[Collected data entries]
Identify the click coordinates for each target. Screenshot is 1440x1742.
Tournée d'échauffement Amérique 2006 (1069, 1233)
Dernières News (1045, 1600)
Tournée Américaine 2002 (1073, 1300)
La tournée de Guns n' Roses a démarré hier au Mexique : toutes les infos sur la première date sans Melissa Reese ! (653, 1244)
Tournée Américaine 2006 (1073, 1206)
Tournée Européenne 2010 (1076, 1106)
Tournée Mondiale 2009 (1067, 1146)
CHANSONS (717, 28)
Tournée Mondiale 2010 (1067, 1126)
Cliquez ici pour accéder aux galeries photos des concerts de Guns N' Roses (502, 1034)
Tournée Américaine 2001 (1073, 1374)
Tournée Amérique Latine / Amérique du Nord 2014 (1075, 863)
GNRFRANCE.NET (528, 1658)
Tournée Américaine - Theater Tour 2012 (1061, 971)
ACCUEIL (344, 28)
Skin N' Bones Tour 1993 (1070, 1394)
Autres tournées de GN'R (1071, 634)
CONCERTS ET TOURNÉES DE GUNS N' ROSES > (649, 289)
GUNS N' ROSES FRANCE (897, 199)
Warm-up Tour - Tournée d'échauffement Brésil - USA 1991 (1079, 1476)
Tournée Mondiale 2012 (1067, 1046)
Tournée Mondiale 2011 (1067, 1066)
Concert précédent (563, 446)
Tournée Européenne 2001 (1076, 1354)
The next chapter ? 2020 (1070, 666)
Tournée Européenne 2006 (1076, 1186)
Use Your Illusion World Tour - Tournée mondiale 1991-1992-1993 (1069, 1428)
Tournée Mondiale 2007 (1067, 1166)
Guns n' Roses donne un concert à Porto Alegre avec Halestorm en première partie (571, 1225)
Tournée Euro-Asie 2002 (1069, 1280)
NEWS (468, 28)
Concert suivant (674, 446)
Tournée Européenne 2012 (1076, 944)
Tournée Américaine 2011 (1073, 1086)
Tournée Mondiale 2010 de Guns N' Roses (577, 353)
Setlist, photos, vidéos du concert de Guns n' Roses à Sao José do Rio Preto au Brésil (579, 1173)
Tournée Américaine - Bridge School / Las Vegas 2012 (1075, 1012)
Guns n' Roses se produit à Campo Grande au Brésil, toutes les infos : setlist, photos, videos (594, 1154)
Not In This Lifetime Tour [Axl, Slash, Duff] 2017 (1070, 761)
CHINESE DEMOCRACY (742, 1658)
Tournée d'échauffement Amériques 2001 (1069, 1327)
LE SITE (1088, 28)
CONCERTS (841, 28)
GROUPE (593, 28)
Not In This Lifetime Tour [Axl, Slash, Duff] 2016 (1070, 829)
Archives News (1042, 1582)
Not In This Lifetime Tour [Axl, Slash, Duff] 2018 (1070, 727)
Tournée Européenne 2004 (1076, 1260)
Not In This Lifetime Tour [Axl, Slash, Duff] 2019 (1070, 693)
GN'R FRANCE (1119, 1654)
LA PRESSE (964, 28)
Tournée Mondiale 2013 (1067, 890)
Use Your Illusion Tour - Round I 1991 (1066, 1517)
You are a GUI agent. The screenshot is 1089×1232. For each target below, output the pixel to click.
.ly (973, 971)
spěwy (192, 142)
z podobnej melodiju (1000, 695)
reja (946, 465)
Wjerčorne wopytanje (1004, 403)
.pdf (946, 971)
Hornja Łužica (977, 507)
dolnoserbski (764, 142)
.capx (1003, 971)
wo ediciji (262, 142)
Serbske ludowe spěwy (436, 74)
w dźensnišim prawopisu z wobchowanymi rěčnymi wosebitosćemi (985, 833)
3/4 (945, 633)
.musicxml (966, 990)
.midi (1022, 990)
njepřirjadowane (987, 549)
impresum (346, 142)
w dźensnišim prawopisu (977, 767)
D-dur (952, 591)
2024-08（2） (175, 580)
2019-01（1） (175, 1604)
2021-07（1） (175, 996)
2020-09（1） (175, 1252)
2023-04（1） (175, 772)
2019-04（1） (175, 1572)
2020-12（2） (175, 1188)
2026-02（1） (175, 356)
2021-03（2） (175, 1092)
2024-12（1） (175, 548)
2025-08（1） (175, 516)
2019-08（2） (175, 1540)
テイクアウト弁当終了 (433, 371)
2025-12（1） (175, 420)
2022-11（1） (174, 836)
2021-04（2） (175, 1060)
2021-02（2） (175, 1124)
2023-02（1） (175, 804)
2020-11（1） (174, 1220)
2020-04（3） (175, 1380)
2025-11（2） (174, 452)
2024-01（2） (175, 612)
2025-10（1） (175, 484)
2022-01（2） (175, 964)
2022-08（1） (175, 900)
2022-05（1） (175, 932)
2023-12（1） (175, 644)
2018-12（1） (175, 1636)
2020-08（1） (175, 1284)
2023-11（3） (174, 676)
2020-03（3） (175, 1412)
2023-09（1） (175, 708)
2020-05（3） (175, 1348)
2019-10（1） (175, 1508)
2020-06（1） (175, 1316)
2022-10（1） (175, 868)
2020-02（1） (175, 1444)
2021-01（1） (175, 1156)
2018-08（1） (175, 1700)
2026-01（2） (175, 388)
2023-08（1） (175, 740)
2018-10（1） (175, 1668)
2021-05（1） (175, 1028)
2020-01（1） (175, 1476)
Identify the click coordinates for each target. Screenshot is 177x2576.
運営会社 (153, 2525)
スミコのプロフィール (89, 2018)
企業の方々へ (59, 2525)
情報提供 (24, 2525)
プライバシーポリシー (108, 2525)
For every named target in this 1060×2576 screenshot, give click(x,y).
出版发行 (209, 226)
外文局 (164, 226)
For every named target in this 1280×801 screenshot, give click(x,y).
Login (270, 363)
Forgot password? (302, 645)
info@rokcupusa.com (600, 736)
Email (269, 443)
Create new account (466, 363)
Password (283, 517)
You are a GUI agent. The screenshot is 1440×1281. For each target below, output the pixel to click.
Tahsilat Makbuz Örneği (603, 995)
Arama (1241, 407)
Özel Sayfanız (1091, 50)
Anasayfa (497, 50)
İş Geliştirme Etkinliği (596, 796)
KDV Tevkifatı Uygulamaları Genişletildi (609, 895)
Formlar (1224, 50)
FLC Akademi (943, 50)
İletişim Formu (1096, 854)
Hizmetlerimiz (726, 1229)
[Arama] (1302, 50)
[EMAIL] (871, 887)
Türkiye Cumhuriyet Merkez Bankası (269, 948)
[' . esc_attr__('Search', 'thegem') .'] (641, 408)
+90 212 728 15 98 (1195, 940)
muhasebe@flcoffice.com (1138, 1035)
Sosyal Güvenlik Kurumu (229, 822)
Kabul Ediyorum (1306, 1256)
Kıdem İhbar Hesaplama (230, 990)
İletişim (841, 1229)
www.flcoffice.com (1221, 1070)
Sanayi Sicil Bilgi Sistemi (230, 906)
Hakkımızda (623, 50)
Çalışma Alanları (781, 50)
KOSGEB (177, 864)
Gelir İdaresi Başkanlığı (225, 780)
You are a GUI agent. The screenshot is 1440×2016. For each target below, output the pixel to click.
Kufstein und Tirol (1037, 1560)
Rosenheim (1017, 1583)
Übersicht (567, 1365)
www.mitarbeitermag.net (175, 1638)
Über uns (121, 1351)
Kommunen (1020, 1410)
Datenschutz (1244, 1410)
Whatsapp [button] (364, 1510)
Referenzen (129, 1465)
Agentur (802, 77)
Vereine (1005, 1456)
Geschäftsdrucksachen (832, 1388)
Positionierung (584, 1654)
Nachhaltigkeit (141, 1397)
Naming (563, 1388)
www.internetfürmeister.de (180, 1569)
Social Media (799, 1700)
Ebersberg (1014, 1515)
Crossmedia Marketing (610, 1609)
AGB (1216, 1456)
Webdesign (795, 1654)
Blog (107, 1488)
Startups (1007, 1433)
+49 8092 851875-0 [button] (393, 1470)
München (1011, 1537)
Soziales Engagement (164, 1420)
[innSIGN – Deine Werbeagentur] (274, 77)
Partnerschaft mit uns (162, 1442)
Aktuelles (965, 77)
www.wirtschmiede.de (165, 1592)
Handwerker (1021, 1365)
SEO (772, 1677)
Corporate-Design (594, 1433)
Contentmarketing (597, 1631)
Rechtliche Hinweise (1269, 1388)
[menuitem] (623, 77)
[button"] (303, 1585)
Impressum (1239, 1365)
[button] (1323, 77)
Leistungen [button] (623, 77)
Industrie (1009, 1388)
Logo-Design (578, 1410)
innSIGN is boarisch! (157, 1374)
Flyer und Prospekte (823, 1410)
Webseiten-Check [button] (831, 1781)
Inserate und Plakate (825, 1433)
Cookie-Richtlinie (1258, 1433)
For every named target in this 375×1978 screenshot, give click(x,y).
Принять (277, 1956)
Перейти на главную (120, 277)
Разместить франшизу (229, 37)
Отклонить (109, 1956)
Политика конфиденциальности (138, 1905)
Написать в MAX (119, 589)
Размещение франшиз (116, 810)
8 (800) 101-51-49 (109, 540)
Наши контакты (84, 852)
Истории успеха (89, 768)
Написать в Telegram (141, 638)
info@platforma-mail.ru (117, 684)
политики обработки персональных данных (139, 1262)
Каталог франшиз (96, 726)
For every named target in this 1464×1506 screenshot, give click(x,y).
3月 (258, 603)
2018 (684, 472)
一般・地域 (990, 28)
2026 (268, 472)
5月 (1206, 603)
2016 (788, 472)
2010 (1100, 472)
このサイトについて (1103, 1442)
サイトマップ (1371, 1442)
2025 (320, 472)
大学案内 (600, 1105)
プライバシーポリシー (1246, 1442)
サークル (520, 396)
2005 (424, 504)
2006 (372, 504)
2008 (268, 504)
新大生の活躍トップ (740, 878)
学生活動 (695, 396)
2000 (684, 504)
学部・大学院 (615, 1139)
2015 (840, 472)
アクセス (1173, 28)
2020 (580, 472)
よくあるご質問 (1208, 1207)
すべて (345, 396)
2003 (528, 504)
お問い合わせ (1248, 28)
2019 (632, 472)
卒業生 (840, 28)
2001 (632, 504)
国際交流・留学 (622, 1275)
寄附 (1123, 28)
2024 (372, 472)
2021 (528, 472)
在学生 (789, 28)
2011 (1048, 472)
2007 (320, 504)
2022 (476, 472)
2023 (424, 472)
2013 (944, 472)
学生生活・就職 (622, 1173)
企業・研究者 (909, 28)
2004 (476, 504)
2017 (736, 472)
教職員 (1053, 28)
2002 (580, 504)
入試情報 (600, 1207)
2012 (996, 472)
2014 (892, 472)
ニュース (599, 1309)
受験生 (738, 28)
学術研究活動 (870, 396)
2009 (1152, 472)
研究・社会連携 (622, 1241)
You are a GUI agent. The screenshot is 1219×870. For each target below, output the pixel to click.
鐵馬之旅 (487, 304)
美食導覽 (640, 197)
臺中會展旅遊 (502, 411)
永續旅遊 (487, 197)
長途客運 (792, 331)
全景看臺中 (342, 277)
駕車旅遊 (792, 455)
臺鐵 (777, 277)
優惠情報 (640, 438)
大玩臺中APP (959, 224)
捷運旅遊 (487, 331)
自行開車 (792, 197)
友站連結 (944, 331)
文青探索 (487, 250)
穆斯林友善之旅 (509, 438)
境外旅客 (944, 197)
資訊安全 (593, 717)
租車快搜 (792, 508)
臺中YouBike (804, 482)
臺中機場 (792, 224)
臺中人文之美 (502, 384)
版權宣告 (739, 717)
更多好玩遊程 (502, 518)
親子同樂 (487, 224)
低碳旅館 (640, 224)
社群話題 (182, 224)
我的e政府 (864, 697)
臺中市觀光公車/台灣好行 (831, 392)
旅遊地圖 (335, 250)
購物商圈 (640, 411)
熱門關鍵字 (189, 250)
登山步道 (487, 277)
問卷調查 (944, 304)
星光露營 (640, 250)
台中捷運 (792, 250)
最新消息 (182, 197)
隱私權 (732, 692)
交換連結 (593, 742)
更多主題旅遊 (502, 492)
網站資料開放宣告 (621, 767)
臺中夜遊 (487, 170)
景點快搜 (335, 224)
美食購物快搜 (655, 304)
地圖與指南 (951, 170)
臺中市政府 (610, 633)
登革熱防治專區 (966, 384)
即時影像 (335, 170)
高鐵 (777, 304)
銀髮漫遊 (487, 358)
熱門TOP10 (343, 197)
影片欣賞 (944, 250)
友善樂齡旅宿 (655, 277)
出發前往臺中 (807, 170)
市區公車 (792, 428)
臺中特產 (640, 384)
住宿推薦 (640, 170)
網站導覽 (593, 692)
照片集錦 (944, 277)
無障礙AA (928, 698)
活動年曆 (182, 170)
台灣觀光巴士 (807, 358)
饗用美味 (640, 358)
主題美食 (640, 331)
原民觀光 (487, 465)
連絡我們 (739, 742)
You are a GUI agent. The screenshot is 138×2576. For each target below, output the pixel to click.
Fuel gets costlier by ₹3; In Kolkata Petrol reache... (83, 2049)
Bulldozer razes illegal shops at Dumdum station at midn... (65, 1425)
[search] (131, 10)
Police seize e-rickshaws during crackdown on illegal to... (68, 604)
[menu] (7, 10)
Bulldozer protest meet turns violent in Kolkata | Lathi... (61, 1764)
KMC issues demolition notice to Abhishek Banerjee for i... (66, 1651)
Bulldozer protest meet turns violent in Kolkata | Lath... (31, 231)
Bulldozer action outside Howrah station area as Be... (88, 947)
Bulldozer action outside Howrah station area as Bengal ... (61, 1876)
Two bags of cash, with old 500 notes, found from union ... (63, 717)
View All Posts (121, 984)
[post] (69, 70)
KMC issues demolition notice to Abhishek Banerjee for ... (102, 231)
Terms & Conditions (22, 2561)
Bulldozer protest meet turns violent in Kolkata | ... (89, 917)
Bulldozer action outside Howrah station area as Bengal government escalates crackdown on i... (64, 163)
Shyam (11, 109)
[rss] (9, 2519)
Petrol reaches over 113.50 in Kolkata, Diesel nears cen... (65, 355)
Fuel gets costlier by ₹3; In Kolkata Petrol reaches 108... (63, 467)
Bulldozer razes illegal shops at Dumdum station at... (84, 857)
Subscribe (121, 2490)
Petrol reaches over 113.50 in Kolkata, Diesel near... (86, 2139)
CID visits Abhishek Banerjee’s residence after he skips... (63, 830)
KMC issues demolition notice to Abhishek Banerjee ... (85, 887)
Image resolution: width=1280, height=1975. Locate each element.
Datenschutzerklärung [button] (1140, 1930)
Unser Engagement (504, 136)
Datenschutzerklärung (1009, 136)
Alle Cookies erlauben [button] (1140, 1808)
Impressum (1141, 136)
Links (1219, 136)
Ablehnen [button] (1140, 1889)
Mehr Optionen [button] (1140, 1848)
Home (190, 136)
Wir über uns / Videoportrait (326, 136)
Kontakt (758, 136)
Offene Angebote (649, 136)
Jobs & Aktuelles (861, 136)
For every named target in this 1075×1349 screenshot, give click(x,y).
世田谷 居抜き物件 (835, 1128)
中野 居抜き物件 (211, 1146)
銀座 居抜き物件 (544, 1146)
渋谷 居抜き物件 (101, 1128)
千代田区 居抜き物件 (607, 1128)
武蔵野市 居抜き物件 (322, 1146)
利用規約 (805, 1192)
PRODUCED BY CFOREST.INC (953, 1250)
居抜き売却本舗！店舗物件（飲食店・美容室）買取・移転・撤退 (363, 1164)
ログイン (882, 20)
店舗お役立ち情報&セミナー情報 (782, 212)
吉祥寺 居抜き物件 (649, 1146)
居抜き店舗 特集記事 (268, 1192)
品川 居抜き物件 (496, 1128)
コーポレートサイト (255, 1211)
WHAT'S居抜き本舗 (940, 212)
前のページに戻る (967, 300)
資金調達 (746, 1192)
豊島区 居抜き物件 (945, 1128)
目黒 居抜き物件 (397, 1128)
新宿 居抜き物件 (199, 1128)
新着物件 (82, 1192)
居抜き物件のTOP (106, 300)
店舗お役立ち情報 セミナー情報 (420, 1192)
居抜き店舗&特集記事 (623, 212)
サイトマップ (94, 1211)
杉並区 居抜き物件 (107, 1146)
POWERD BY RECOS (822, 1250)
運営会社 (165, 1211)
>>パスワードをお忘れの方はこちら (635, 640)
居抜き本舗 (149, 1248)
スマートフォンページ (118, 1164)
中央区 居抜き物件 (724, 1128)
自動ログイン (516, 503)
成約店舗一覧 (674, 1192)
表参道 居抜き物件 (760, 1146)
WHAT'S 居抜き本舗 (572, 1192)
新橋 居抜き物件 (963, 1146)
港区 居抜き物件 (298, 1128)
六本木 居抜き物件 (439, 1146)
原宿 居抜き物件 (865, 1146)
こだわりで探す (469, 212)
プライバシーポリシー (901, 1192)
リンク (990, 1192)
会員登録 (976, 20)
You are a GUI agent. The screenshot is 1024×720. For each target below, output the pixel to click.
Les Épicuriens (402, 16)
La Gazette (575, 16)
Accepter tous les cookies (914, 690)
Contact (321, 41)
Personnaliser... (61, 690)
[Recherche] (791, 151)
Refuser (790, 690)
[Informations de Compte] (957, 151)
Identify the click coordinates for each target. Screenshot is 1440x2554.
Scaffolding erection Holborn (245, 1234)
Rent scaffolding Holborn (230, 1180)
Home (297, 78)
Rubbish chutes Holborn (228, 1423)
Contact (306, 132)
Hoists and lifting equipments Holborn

» EXERCISE OBJECTIVE:
Among the entries above, the lines between the ones containing "入試情報 (600, 1207)" and "優惠情報 (640, 438)", inclusive, are to be transcribed exactly. No other line is to be given.

» RESPONSE TO THIS TASK:
入試情報 (600, 1207)
2012 (996, 472)
2014 (892, 472)
ニュース (599, 1309)
受験生 (738, 28)
学術研究活動 (870, 396)
2009 (1152, 472)
研究・社会連携 (622, 1241)
You are a GUI agent. The screenshot is 1219×870. For each target below, output the pixel to click.
鐵馬之旅 (487, 304)
美食導覽 (640, 197)
臺中會展旅遊 (502, 411)
永續旅遊 (487, 197)
長途客運 (792, 331)
全景看臺中 (342, 277)
駕車旅遊 (792, 455)
臺鐵 (777, 277)
優惠情報 (640, 438)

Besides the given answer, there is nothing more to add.